The Arvada-based startup, which buys and resells used baby products, announced this week that it has established a trade-in program with Buybuy Baby, the infant retailer owned by Bed Bath & Beyond.

“We’ve always been supply-constrained as a marketplace, so finding ways to connect with more sellers and, ultimately, partnering with a brand like Buybuy Baby with such a big reach and distribution is the real gain for us,” said co-founder Kristin Langenfeld.

Good Buy Gear, founded in 2016 by Langenfeld and friend Jessica Crothers, has a list of loungers, strollers, carriers, sleepers, bouncers and high chairs that it accepts. Brands include Baby Bjorn, Halo, and Dockatot.

Through the partnership, Buybuy Baby’s online and in-store customers can now mail in or drop off used items at 26 stores in California, New York, New Jersey, Texas and Georgia. They are paid with up to $400 in gift cards to spend at the retailer, depending on the item and condition.

Good Buy Gear, meanwhile, then buys the recycled items from Buybuy Baby and lists them for sale online.

“There are a lot of big-box retailers that just want to pretend like the secondhand market doesn’t exist. But having a big name like Buybuy Baby embracing the circular economy is a big step for us,” said Langenfeld.

Customers can now drop off old baby items at 26 Buybuy Baby stores throughout the U.S.

The set-up is different from Good Buy Gear’s typical consignment model, in which it resells used items and gives the seller a cut that varies depending on how expensive the item is. For items more than $250, for example, the company takes 20 percent, while for items less than $15, it’s 80 percent.

Up to this point, the company has only operated in the Denver and Dallas areas. Individuals with an item to sell can either drop it off at the company’s local warehouse or pay Good Buy Gear to pick it up.

Langenfeld said she was introduced to Buybuy Baby representatives through a former investor, Be Curious Partners, a firm focused on improving parenthood through technology. The two retailers started a soft launch for the program in November.

Buybuy Baby has 135 stores in the U.S. and Canada, and could expand the program, Langenfeld said.

Nobody puts baby in the corner

The startup has been on a roll since launching five years ago.

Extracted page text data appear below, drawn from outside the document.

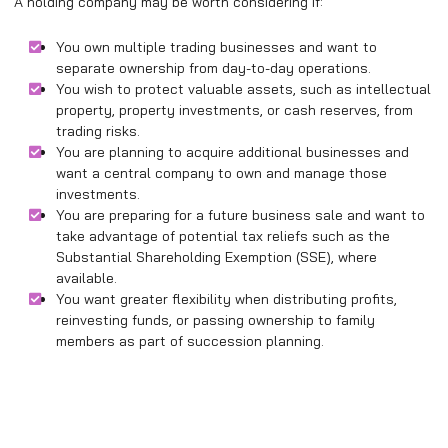
A holding company may be worth considering if:
You own multiple trading businesses and want to
separate ownership from day-to-day operations.
You wish to protect valuable assets, such as intellectual
property, property investments, or cash reserves, from
trading risks.
You are planning to acquire additional businesses and
want a central company to own and manage those
investments.
You are preparing for a future business sale and want to
take advantage of potential tax reliefs such as the
Substantial Shareholding Exemption (SSE), where
available.
You want greater flexibility when distributing profits,
reinvesting funds, or passing ownership to family
members as part of succession planning.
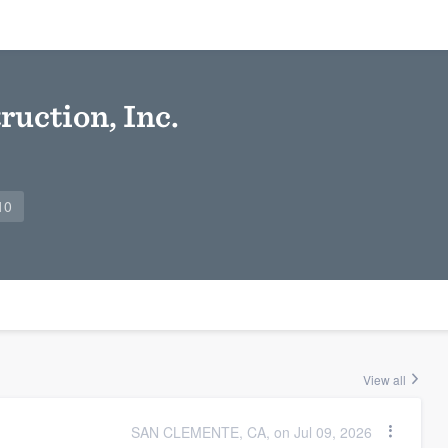
ruction, Inc.
10
View all
SAN CLEMENTE, CA, on Jul 09, 2026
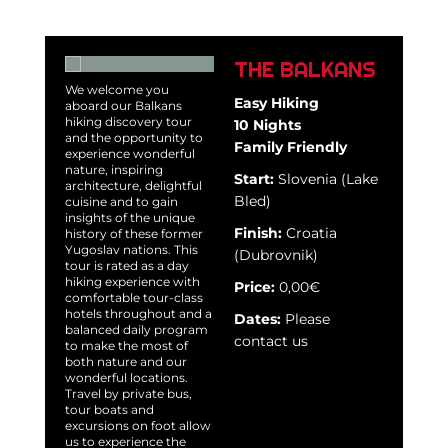
THE BALKANS
We welcome you
Easy Hiking
aboard our Balkans
hiking discovery tour
10 Nights
and the opportunity to
Family Friendly
experience wonderful
nature, inspiring
Start:
Slovenia (Lake
architecture, delightful
Bled)
cuisine and to gain
insights of the unique
Finish:
Croatia
history of these former
Yugoslav nations. This
(Dubrovnik)
tour is rated as a day
hiking experience with
Price:
0,00€
comfortable tour-class
hotels throughout and a
Dates:
Please
balanced daily program
contact us
to make the most of
both nature and our
wonderful locations.
Travel by private bus,
tour boats and
excursions on foot allow
us to experience the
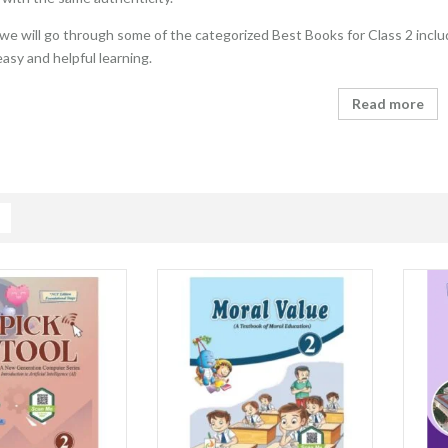
e, we will go through some of the categorized Best Books for Class 2 inclu
easy and helpful learning.
Read more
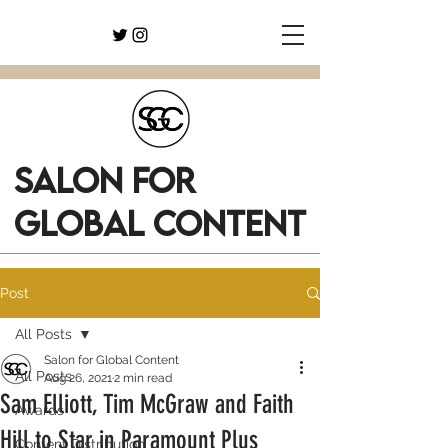
SALON FOR
GLOBAL CONTENT
Post
All Posts
Salon for Global Content
All Posts
Aug 26, 2021
2 min read
Sam Elliott, Tim McGraw and Faith
Awards
Hill to Star in Paramount Plus
Content Distribution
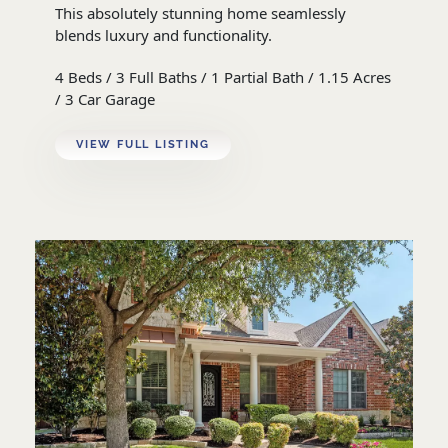
This absolutely stunning home seamlessly
blends luxury and functionality.
4 Beds / 3 Full Baths / 1 Partial Bath / 1.15 Acres
/ 3 Car Garage
VIEW FULL LISTING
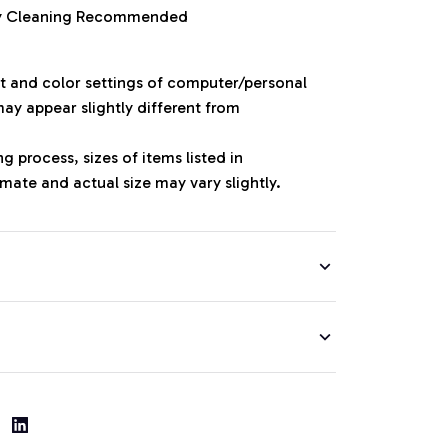
ry Cleaning Recommended
ht and color settings of computer/personal
ay appear slightly different from
 process, sizes of items listed in
mate and actual size may vary slightly.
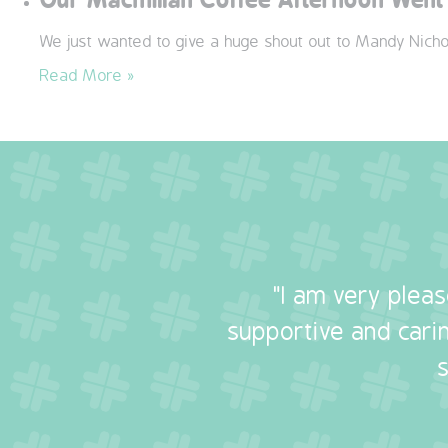
We just wanted to give a huge shout out to Mandy Nicho
Read More »
"I am very plea
supportive and carin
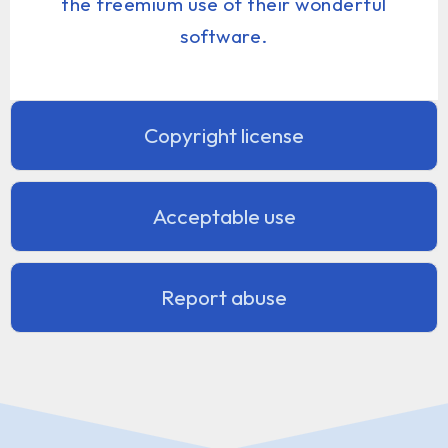
the freemium use of their wonderful
software.
Copyright license
Acceptable use
Report abuse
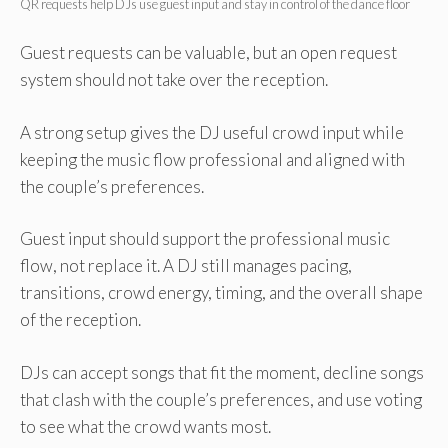
QR requests help DJs use guest input and stay in control of the dance floor
Guest requests can be valuable, but an open request
system should not take over the reception.
A strong setup gives the DJ useful crowd input while
keeping the music flow professional and aligned with
the couple’s preferences.
Guest input should support the professional music
flow, not replace it. A DJ still manages pacing,
transitions, crowd energy, timing, and the overall shape
of the reception.
DJs can accept songs that fit the moment, decline songs
that clash with the couple’s preferences, and use voting
to see what the crowd wants most.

In 2019, Good Buy Gear moved down the street from a 3,300-square-foot office into a 10,000-square-foot warehouse at 6561 W. 56th Ave. in Arvada. The company opened a 10,000-square-foot warehouse in Dallas in January 2020.

After the pandemic hit in March, Good Buy Gear’s revenue quadrupled, and the company ended 2020 above its pre-COVID projections, according to Langenfeld.

The company initially cut expenses by 40 percent out of precaution, but an influx of people cleaning out their homes while stuck inside ultimately led to an increase in supply, customers and sales, the co-founder told BusinessDen.

Customers can also drop off old baby items for consignment at Good Buy Gear’s warehouses in Arvada and Dallas.

In October, Good Buy Gear raised $6 million in capital, bringing its fundraising total to $8.75 million, after a $2 million raise in 2018 and a $750,000 raise in 2017, according to SEC filings.

Langenfeld said part of those funds will go toward another expansion. Good Buy Gear plans to open two more warehouses by the end of 2021. One will be on the East Coast and will open by the end of March, although Langenfeld declined to specify where.

“We are the market leader in the baby and kid gear consignment industry, and this is a massive market,” Langenfeld said. “The goods are built to last for an apocalypse but only used a few times, so there’s a ton of value in them. Ultimately, we do have plans of being a billion-dollar business. We also plan on serving families across the country and acting as a constant reminder that you don’t always have to buy brand new.”